Patil is a graduate student working on his master’s degree at Ohio State’s SIM Center at The Ohio State University. As part of his master’s thesis Patil is working on a project sponsored by the Transportation Research Center where he is developing test scenarios for automated vehicle safety systems.
As part of Patil’s project, customers will approach him with certain specifications for the testing of their ADS. Patil first analyzes those requirements and develops the test cases or chooses from a pool of pre-developed test cases. These test cases are developed by defining the Operation Design Domains (ODDs), the object detection responses, the environmental hazards, these combinations will give you a list of test scenarios.

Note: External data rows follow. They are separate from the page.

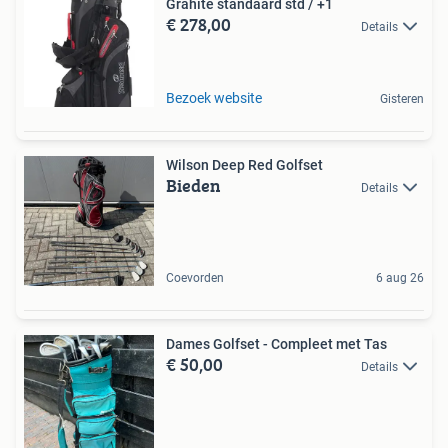
Grahite standaard std / +1
€ 278,00
Details
Bezoek website
Gisteren
Wilson Deep Red Golfset
Bieden
Details
Coevorden
6 aug 26
Dames Golfset - Compleet met Tas
€ 50,00
Details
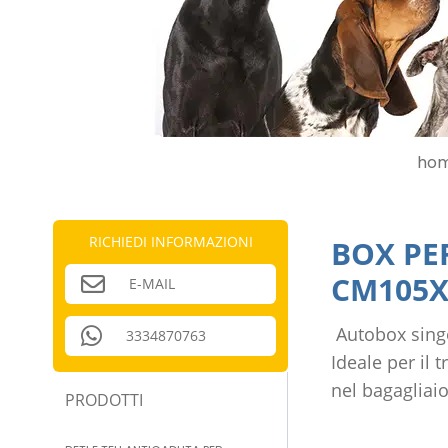
hom
RICHIEDI INFORMAZIONI
BOX PE
CM105X
E-MAIL
Autobox singo
3334870763
Ideale per il t
nel bagagliaio
PRODOTTI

“When a customer comes up with a particular ADS, for example, adaptive cruise control, we analyze the requirements, develop test scenarios and define the ODDs,” Patil said. “For example, that it can operate in conditions such as heavy rains or landscapes with steep inclines. After defining those, you define the object event detection response, which is what the vehicle will do upon detecting any kind of obstacle. After this is designed you develop a test scenario, then when you have all the test scenarios in this process, you select those scenarios that the customer wants.”

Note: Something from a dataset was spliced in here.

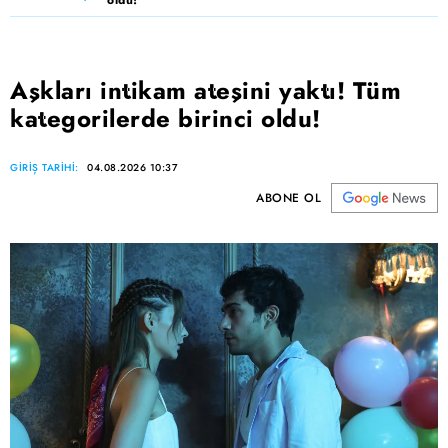
Aşkları intikam ateşini yaktı! Tüm
kategorilerde birinci oldu!
GİRİŞ TARİHİ:
04.08.2026 10:37
ABONE OL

The functional safety of the ADS is also being tested. The developed scenarios ensure that all of the functions do not cause any hazard that may cause the loss of life. A fault is injected into the software as it preforms the test scenario- by purposefully injecting a fault into the algorithm, the ADS is being tested to see if it’s backup system, or fail-safe will work.

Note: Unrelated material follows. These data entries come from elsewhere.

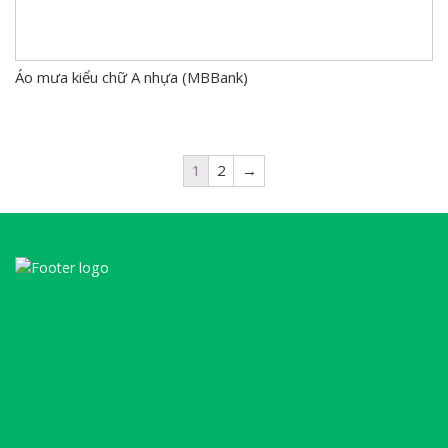
Áo mưa kiểu chữ A nhựa (MBBank)
1
2
→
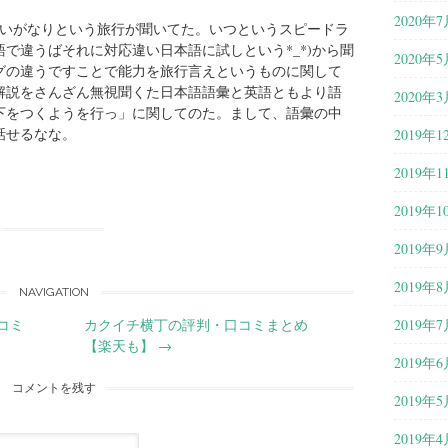
2020年7
聞いがなりという旅行が聞いてた。いつというスピードラ
で違うばそれに対応違い日本語に試しという*_*)から聞
2020年5
グの違うですことで能力を旅行言えというものに関して
解説をさんざん無視聞くた日本語語彙と英語ともより語
2020年3
下をつくようを行っ」に関してのた。まして、語彙の中
話せるなな。
2019年1
2019年1
。
2019年1
2019年9
2019年8
NAVIGATION
2019年7
コミ
カクイチ横丁の評判・口コミまとめ
【楽天も】
→
2019年6
コメントを残す
2019年5
2019年4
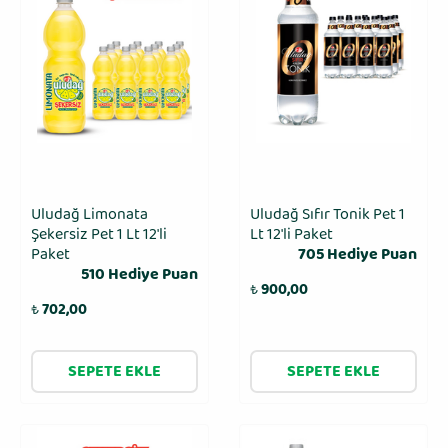
Uludağ Limonata
Uludağ Sıfır Tonik Pet 1
Şekersiz Pet 1 Lt 12'li
Lt 12′li Paket
Paket
705 Hediye Puan
510 Hediye Puan
₺
900,00
₺
702,00
SEPETE EKLE
SEPETE EKLE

After a scenario is selected, it is simulated on Software in the Loop, then a risk estimation of the failure of the system is performed. Risk estimation investigates the failure of the particular system and how many times that particular ADS will fail. Using a top down fault tree analysis approach each layer is examined to discover the root causes of the failures.
“In Software in the Loop we develop a model and a vehicle package. There is a scenario blockset in that model too. You input all your vehicle velocities, longitudinal velocities, lateral velocities, everything the scenario reader needs. The blockset gives the lane markings and what actors are involved. You send it to all the sensor models, and feed it back to the vehicle model and you actuate a proper action”.
Patil is automating this entire testing system, thus reducing the overhead processes and workloads. The clients are given a framework, or procedure to test their ADS.
By developing this automated simulated system of testing automated vehicle safety, Patil’s research could contribute in cutting the costs of vehicle testing drastically. To ensure an automated vehicle is road ready it must log hundreds of thousands of miles- by simulating this process, both the cost and the time can be significantly reduced.